On May 31, Rajnath Singh took over the reins of a Ministry that has become emblematic of everything wrong with the Indian governmental processes — delayed decision-making, bureaucratic red-tape and inertia, and an over abundance of committees. A minister with Singh’s political heft is in a position to effect serious positive change at the MoD and finally move stalled reforms and modernisation along.
Manpower
That India’s military manpower situation is a mess and its pension bill a looming budgetary disaster is well known. Even the Prime Minister, not typically known for wading into defence-related minutiae, noted at a Commanders’ Conference in December 2015 that “modernisation and expansion of forces at the same time is a difficult and an unnecessary goal.” Nevertheless, manpower reform has received little more than lip service in the years since.
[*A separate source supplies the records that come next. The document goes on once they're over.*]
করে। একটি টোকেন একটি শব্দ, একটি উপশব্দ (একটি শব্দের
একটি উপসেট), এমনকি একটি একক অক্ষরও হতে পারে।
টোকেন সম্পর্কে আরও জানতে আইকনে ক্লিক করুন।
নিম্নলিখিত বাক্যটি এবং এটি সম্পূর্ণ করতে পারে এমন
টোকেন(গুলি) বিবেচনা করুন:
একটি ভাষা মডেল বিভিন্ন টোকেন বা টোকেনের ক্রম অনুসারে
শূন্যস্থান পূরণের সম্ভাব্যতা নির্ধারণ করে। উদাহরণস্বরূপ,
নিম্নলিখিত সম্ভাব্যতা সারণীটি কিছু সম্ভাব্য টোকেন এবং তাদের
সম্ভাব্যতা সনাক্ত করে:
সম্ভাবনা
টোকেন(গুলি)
Defence pensions already account for more of the budget than salaries — and at over one lakh crore each, salaries and pensions dwarf the paltry 93,000 crore allocation for capital expenditure. In any case, the bulk of capital budget is tied up in scheduled payments for contracts already under execution, leaving little for new procurements.
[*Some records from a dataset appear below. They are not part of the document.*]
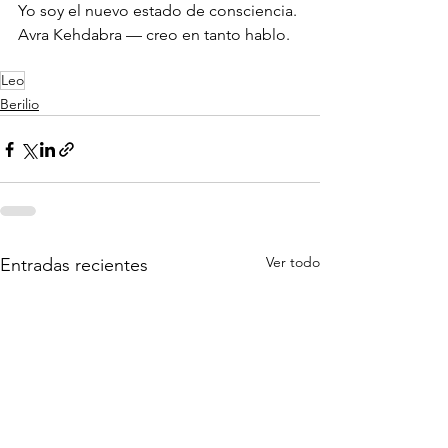
Yo soy el nuevo estado de consciencia.
Avra Kehdabra — creo en tanto hablo.
Leo
Berilio
Ver todo
Entradas recientes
Defence pensions already account for more of the budget than salaries — and at over one lakh crore each, salaries and pensions dwarf the paltry 93,000 crore allocation for capital expenditure.
Processes
The other principal obstruction to resource optimisation is the glacial pace of decision-making, under the guise of ‘adhering to procurement processes.’ First, the inability to shepherd labyrinthine procurement programmes through to contracts results in unspent capital allocations. At a time when defence modernisation has to ‘run just to stand still’ relative to the regional security challenges, it is a ludicrous state of affairs to be unable to spend what little is budgeted.
Second, dithering adds to capital costs. The vast bulk of capital procurements involve imports from foreign companies, either directly, or as sub-assemblies to domestically-delivered hardware. These foreign suppliers have to apply time-based escalation multipliers to their commercial bids, knowing full well that Indian defence procurements, particularly for big-ticket platforms, take years to reach fruition. Initial bids are therefore heavily padded to account for escalation and hedge against inflation and currency fluctuation. Instead of addressing the cause behind these inflated bids, MoD negotiators waste years trying to negotiate discounts that they could get by simply closing deals sooner.
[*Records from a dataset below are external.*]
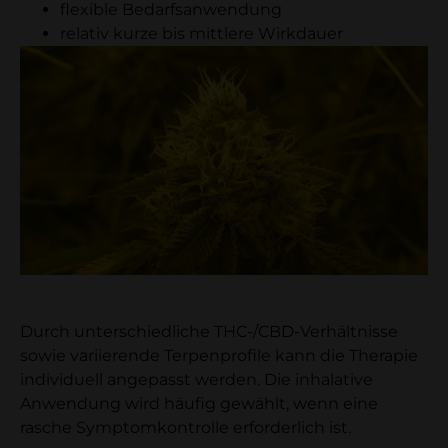
flexible Bedarfsanwendung
relativ kurze bis mittlere Wirkdauer
Durch unterschiedliche THC-/CBD-Verhältnisse
sowie variierende Terpenprofile kann die Therapie
individuell angepasst werden. Die inhalative
Anwendung wird häufig gewählt, wenn eine
rasche Symptomkontrolle erforderlich ist.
Procurement prioritisation
The heavily import-reliant Indian defence procurement system is always chasing competing goals — low cost, high technology, domestic economic stimulation, and employment generation. The Ministry needs to realise that the very nature of these imperatives means all can never be achieved together, and certainly not within the constraints of the present procurement procedures. With each major acquisition programme, the MoD should decide which one or two areas it wants to prioritise, and proceed accordingly. The lowest bidder system (L1 contracting) also needs serious re-evaluation — there’s a reason ‘you get what you pay for’ is such a well-worn maxim.
Indigenisation
No serious global power can be completely import-reliant for its security needs. At the same time, there is also clear economic value in globalised supply chains. The Ministry needs to take a more active role in directing systematic indigenous defence R&D. Re-inventing low-value hardware is a waste of funds in an already resource-constrained environment. The same applies to local production of basic parts or assemblies, where the non-recurring costs of setting up domestic production cannot be effectively amortised.
Defence R&D needs to give priority to strategic and high value platforms — areas where India has traditionally prioritised simple licence production or outright purchases instead. Meanwhile, re-developing consumables and munitions is a complete waste of time, but for some reason we waste decades trying to re-invent bombs and rockets that could easily have been licence-produced en masse and economically.
Building domestic intellectual property (IP) is a worthy pursuit, but the MoD has to balance development time and cost against operational necessities — most of which have become urgent given the decades of defence mismanagement the military has been subjected to. In cases where simply buying IP rights would save time and achieve the same end result, the Ministry has to act decisively, and not be constrained by bureaucracy or red tape.
Defence R&D needs to give priority to strategic and high value platforms — areas where India has traditionally prioritised simple licence production or outright purchases instead.
No military can plan operations based only on promises, and extended R&D timelines make a mockery of military procurement planning. Elaborate tri-service programmes like the 15-year horizon Long Term Integrated Perspective Plan (LTIPP) and five-year Services Capital Acquisition Plan (SCAP), which are at present little more than exercises in futility, both because of the indecision that plagues all procurement, in addition to the abysmal pace of domestic research.
There are no easy routes to sorting out the Indian defence mire, and if the MoD can push forward in even one of the areas highlighted here, it would be a major step forward for military planning and readiness.